■ **EXERCISE DIRECTIONS**:
Determine how many lines in the records hold "Panasonic", and give that number with nothing added.

■ **LISTED ENTRIES**:
☆ ☆ ☆ ☆ ☆ ☆ ☆

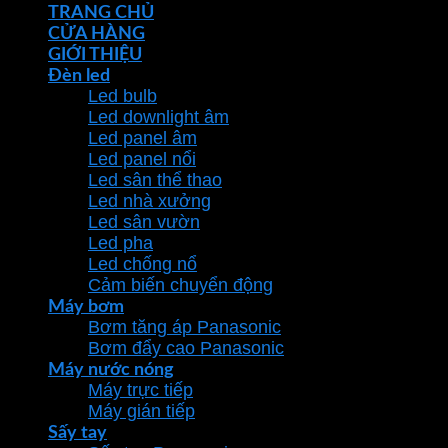
TRANG CHỦ
CỬA HÀNG
GIỚI THIỆU
Đèn led
Led bulb
Led downlight âm
Led panel âm
Led panel nổi
Led sân thể thao
Led nhà xưởng
Led sân vườn
Led pha
Led chống nổ
Cảm biến chuyển động
Máy bơm
Bơm tăng áp Panasonic
Bơm đẩy cao Panasonic
Máy nước nóng
Máy trực tiếp
Máy gián tiếp
Sấy tay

☆ ☆ ☆ ☆ ☆ ☆ ☆

■ **TASK SOLUTION**:
2